LINDON -- Protesters gathered Friday in front of Lindon software company SCO to oppose the company's more than $3 billion lawsuit against IBM.

Linux users, many from Utah County, held signs and marched while chanting their objections.

"We're just trying to get the media and the public aware of the lawsuit and the kind of damage that can be done when making lawsuits with no merit," said Daniel Miller, vice-president of Utah State University's Free Software and Linux Club.

The protest had no effect, said SCO public relations director, Blake Stowell.

"It really wasn't an issue," he said. "A lot of the employees found it entertaining. There were a few of them staring out from the break room windows."

SCO's lawsuit, filed in 3rd District Court on March 6, alleges IBM has been giving away a computer code owned by SCO. It asks for $3 billion plus damages in the amount of AIX-related revenues IBM has received since June 13, Stowell said.

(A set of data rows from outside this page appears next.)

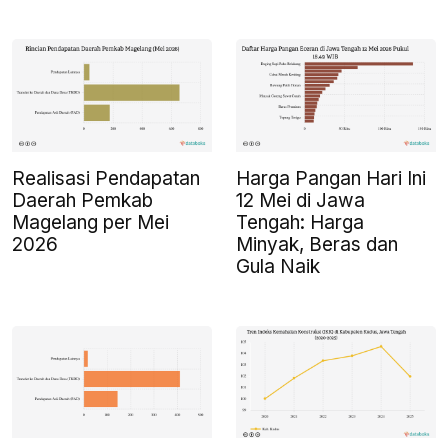
Realisasi Pendapatan
Harga Pangan Hari Ini
Daerah Pemkab
12 Mei di Jawa
Magelang per Mei
Tengah: Harga
2026
Minyak, Beras dan
Gula Naik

The additional amount could be worth anywhere from $50 million to $110 million per day, he said.

SCO, which holds all the intellectual property rights to the UNIX operating system, says IBM has a license to use some of its UNIX software, but has been infringing on that license by giving UNIX source codes to a group of users creating their own version of the product called Linux.

Linux is a free UNIX-type operating system originally created by Linus Torvalds with the assistance of developers around the world.

Thousands of corporations use Linux to run large computer networks.UNIX is a computer operating system that is the basis of IBM's AIX operating system.

Jason Hall, president of the Provo Linux users group, said Linux developers are willing to remove the 60 or 80 lines of code in question from the approximate total of 40,000 lines.

Art Moore, vice president of the Provo group, said it is not unusual for SCO to ask for its proprietary code to be removed, but keeping everything secretive and suing over the situation is unusual.

SCO will only show the lines of code to people who sign a nondisclosure agreement, which means they will no longer be allowed to work on Linux, said a bystander at the protest, Nathan Pilling, who works at a software company near the SCO building. SCO shows the code without much context so people cannot see where it came from or do their own research, he added.

"The reason they have to sign a non-disclosure is this code is confidential source code," SCO's Stowell said. "We have these confidentiality agreements with other companies. We'll show it in a court setting."

Jared Blake, another protest bystander, echoed the feelings of several people when he said SCO filed the lawsuit because it is running out of money and has no other way to receive more funding.

"I think SCO is picking the wrong fight," Pilling said. "IBM has the resources and the patents that they could bury them in paperwork."

Stowell said SCO is focusing on the IBM lawsuit and will discuss later whether it wants to receive compensation for use of its code in the future or if it wants the code removed.